Excerpted records START

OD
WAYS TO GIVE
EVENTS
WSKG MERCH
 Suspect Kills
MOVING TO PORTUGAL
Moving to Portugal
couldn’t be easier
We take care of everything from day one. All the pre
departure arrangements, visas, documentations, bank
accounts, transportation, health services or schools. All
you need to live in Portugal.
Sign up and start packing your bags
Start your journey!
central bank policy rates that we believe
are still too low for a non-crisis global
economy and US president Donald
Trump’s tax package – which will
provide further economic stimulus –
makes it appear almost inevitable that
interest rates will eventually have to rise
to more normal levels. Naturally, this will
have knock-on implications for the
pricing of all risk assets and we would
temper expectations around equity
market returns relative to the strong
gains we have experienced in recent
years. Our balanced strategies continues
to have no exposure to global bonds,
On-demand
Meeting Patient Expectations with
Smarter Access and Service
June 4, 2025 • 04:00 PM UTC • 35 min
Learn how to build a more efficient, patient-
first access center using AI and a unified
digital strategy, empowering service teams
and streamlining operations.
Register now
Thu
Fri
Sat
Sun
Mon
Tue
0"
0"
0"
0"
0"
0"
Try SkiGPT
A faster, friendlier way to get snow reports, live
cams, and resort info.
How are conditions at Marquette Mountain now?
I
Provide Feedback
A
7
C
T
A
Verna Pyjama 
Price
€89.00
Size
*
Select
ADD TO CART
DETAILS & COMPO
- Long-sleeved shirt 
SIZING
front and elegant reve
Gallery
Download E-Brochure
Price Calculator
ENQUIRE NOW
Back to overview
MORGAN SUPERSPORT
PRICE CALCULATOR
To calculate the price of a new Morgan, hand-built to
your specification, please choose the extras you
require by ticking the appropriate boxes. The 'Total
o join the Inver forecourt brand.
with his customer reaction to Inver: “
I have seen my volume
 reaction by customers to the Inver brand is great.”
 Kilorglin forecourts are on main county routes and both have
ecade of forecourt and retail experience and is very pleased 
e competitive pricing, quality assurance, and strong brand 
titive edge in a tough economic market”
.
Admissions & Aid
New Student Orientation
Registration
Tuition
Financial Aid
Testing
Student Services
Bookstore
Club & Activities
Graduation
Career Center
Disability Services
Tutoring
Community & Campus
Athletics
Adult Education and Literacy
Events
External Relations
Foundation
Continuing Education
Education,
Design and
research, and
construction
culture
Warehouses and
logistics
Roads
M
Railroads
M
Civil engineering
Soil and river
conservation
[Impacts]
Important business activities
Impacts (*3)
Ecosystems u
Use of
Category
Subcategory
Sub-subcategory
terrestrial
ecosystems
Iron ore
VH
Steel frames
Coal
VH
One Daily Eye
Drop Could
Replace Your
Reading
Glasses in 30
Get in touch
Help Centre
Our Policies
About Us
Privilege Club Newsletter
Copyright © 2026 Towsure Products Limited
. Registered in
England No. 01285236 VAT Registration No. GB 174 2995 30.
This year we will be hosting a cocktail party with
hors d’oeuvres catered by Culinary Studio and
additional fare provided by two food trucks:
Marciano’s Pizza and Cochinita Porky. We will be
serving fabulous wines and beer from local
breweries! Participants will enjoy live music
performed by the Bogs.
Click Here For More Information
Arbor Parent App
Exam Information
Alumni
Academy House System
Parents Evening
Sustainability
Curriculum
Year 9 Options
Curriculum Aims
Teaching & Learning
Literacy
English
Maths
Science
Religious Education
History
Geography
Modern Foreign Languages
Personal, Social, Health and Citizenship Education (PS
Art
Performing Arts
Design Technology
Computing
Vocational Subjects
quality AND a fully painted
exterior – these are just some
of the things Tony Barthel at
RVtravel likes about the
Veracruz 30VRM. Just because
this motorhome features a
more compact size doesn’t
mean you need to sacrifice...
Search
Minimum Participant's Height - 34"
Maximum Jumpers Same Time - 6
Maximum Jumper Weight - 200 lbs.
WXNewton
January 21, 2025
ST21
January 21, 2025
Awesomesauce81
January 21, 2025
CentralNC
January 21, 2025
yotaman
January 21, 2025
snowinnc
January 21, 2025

Excerpted records END

→ **Assigned task**
Restate word for word the lines above, beginning with the one that contains "Design Technology" and ending with the last line.

→ **Problem solution**
Design Technology
Computing
Vocational Subjects
quality AND a fully painted
exterior – these are just some
of the things Tony Barthel at
RVtravel likes about the
Veracruz 30VRM. Just because
this motorhome features a
more compact size doesn’t
mean you need to sacrifice...
Search
Minimum Participant's Height - 34"
Maximum Jumpers Same Time - 6
Maximum Jumper Weight - 200 lbs.
WXNewton
January 21, 2025
ST21
January 21, 2025
Awesomesauce81
January 21, 2025
CentralNC
January 21, 2025
yotaman
January 21, 2025
snowinnc
January 21, 2025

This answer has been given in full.